Collected data:
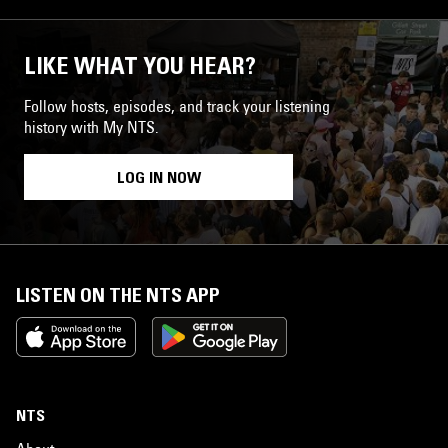
LIKE WHAT YOU HEAR?
Follow hosts, episodes, and track your listening
history with My NTS.
LOG IN NOW
LISTEN ON THE NTS APP
NTS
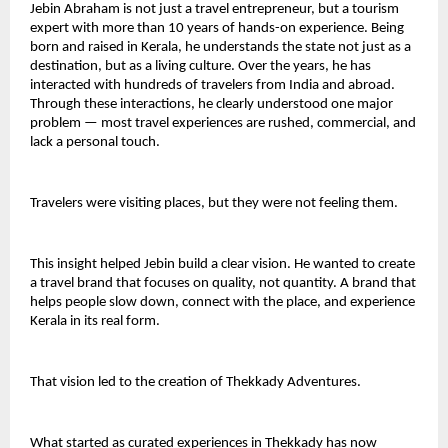
Jebin Abraham is not just a travel entrepreneur, but a tourism 
expert with more than 10 years of hands-on experience. Being 
born and raised in Kerala, he understands the state not just as a 
destination, but as a living culture. Over the years, he has 
interacted with hundreds of travelers from India and abroad. 
Through these interactions, he clearly understood one major 
problem — most travel experiences are rushed, commercial, and 
lack a personal touch.
Travelers were visiting places, but they were not feeling them.
This insight helped Jebin build a clear vision. He wanted to create 
a travel brand that focuses on quality, not quantity. A brand that 
helps people slow down, connect with the place, and experience 
Kerala in its real form.
That vision led to the creation of Thekkady Adventures.
What started as curated experiences in Thekkady has now 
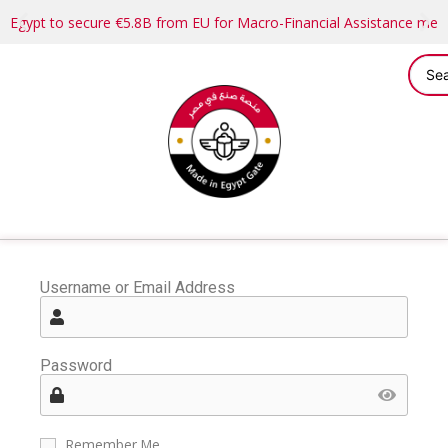
Egypt to secure €5.8B from EU for Macro-Financial Assistance me
Username or Email Address
Password
Remember Me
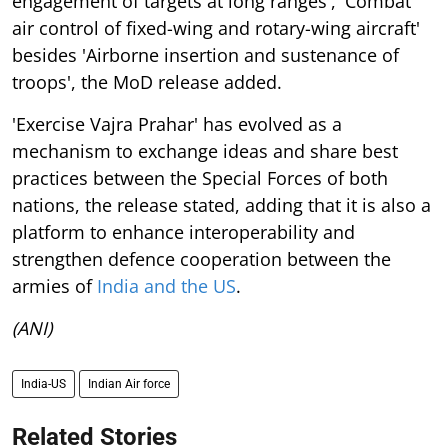
engagement of targets at long ranges', 'Combat
air control of fixed-wing and rotary-wing aircraft'
besides 'Airborne insertion and sustenance of
troops', the MoD release added.
'Exercise Vajra Prahar' has evolved as a
mechanism to exchange ideas and share best
practices between the Special Forces of both
nations, the release stated, adding that it is also a
platform to enhance interoperability and
strengthen defence cooperation between the
armies of
India and the US
.
(ANI)
India-US
Indian Air force
Related Stories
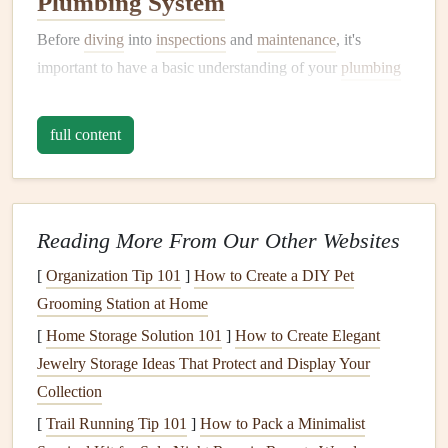
Plumbing System
Before
diving
into
inspections
and
maintenance
, it's
important to have a basic understanding of your
plumbing
system
and how it works. A typical home's
plumbing
system
includes the following main
components
:
full content
Water Supply System
The
water supply system
brings fresh,
clean water
into the
house
from an external source, such as a municipal water
Reading More From Our Other Websites
system or a private well. This system includes:
[
Organization Tip 101
]
How to Create a DIY Pet
Grooming Station at Home
Water main
: The primary
pipe
that delivers water to
your home.
[
Home Storage Solution 101
]
How to Create Elegant
Service
line
: The
pipe
that connects the water main
Jewelry Storage Ideas That Protect and Display Your
to your home.
Collection
Shut-off valve
: Located near the
water meter
, this
[
Trail Running Tip 101
]
How to Pack a Minimalist
valve
controls the flow of water into your home.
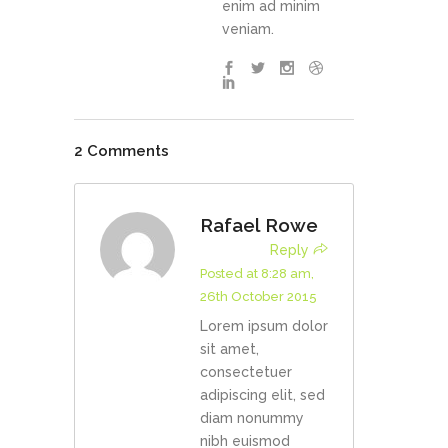
enim ad minim
veniam.
2 Comments
Rafael Rowe
Reply
Posted at 8:28 am,
26th October 2015
Lorem ipsum dolor
sit amet,
consectetuer
adipiscing elit, sed
diam nonummy
nibh euismod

- _EXERCISE DIRECTIONS_:
Where an entry holds a picture, leave the picture out and output the rest exactly.

- _SOLUTION TO THIS PROBLEM_:
LIKE WHAT YOU HEAR?
Follow hosts, episodes, and track your listening
history with My NTS.
LOG IN NOW
LISTEN ON THE NTS APP
NTS
Jebin Abraham is not just a travel entrepreneur, but a tourism 
expert with more than 10 years of hands-on experience. Being 
born and raised in Kerala, he understands the state not just as a 
destination, but as a living culture. Over the years, he has 
interacted with hundreds of travelers from India and abroad. 
Through these interactions, he clearly understood one major 
problem — most travel experiences are rushed, commercial, and 
lack a personal touch.
Travelers were visiting places, but they were not feeling them.
This insight helped Jebin build a clear vision. He wanted to create 
a travel brand that focuses on quality, not quantity. A brand that 
helps people slow down, connect with the place, and experience 
Kerala in its real form.
That vision led to the creation of Thekkady Adventures.
What started as curated experiences in Thekkady has now 
Egypt to secure €5.8B from EU for Macro-Financial Assistance me
Username or Email Address
Password
Remember Me
engagement of targets at long ranges', 'Combat
air control of fixed-wing and rotary-wing aircraft'
besides 'Airborne insertion and sustenance of
troops', the MoD release added.
'Exercise Vajra Prahar' has evolved as a
mechanism to exchange ideas and share best
practices between the Special Forces of both
nations, the release stated, adding that it is also a
platform to enhance interoperability and
strengthen defence cooperation between the
armies of
India and the US
.
(ANI)
India-US
Indian Air force
Related Stories
Plumbing System
Before
diving
into
inspections
and
maintenance
, it's
important to have a basic understanding of your
plumbing
system
and how it works. A typical home's
plumbing
system
includes the following main
components
:
full content
Water Supply System
The
water supply system
brings fresh,
clean water
into the
house
from an external source, such as a municipal water
Reading More From Our Other Websites
system or a private well. This system includes:
[
Organization Tip 101
]
How to Create a DIY Pet
Grooming Station at Home
Water main
: The primary
pipe
that delivers water to
your home.
[
Home Storage Solution 101
]
How to Create Elegant
Service
line
: The
pipe
that connects the water main
Jewelry Storage Ideas That Protect and Display Your
to your home.
Collection
Shut-off valve
: Located near the
water meter
, this
[
Trail Running Tip 101
]
How to Pack a Minimalist
valve
controls the flow of water into your home.
enim ad minim
veniam.
2 Comments
Rafael Rowe
Reply
Posted at 8:28 am,
26th October 2015
Lorem ipsum dolor
sit amet,
consectetuer
adipiscing elit, sed
diam nonummy
nibh euismod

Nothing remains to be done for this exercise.